Print exactly the line that contains "Segment: right heart" along with every line beneath it to the end of the records below, and omit pictures.
--- DATASET ENTRIES Enclosed Below ---
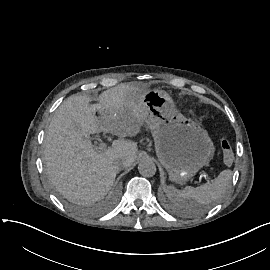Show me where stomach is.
I'll use <instances>...</instances> for the list:
<instances>
[{
    "label": "stomach",
    "mask_w": 270,
    "mask_h": 270,
    "mask_svg": "<svg viewBox=\"0 0 270 270\" xmlns=\"http://www.w3.org/2000/svg\"><path fill=\"white\" fill-rule=\"evenodd\" d=\"M143 98L149 109L145 121L153 135L156 156L169 180L182 185L208 166L214 144L198 123L169 110L171 99L163 90L146 91Z\"/></svg>",
    "instance_id": "0dacf381"
}]
</instances>
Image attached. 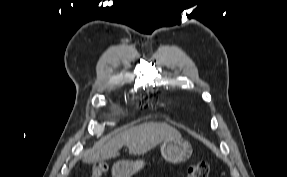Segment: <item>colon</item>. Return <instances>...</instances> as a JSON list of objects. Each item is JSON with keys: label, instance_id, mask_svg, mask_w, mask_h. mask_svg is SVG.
I'll return each mask as SVG.
<instances>
[{"label": "colon", "instance_id": "1", "mask_svg": "<svg viewBox=\"0 0 287 177\" xmlns=\"http://www.w3.org/2000/svg\"><path fill=\"white\" fill-rule=\"evenodd\" d=\"M108 166L105 163L96 164L90 169V177H104ZM210 166L205 161L197 162L189 167L188 177H209Z\"/></svg>", "mask_w": 287, "mask_h": 177}]
</instances>
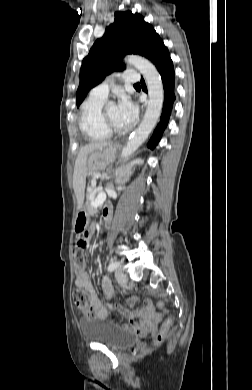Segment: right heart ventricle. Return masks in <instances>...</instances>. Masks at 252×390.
Instances as JSON below:
<instances>
[{"instance_id": "obj_1", "label": "right heart ventricle", "mask_w": 252, "mask_h": 390, "mask_svg": "<svg viewBox=\"0 0 252 390\" xmlns=\"http://www.w3.org/2000/svg\"><path fill=\"white\" fill-rule=\"evenodd\" d=\"M104 103L105 99L89 95L81 105L79 127L84 136L90 141H105L111 136V133L102 125L100 118Z\"/></svg>"}]
</instances>
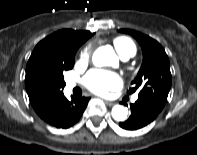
--- End of Enclosed DATASET ENTRIES ---
▶ TASK RESPONSE
Segment: right heart ventricle. Return masks in <instances>...</instances>. Masks at 252×390.
Instances as JSON below:
<instances>
[{"instance_id": "obj_1", "label": "right heart ventricle", "mask_w": 252, "mask_h": 390, "mask_svg": "<svg viewBox=\"0 0 252 390\" xmlns=\"http://www.w3.org/2000/svg\"><path fill=\"white\" fill-rule=\"evenodd\" d=\"M104 103L105 99L89 95L81 105L79 127L84 136L90 141H105L111 136V133L102 125L100 118Z\"/></svg>"}]
</instances>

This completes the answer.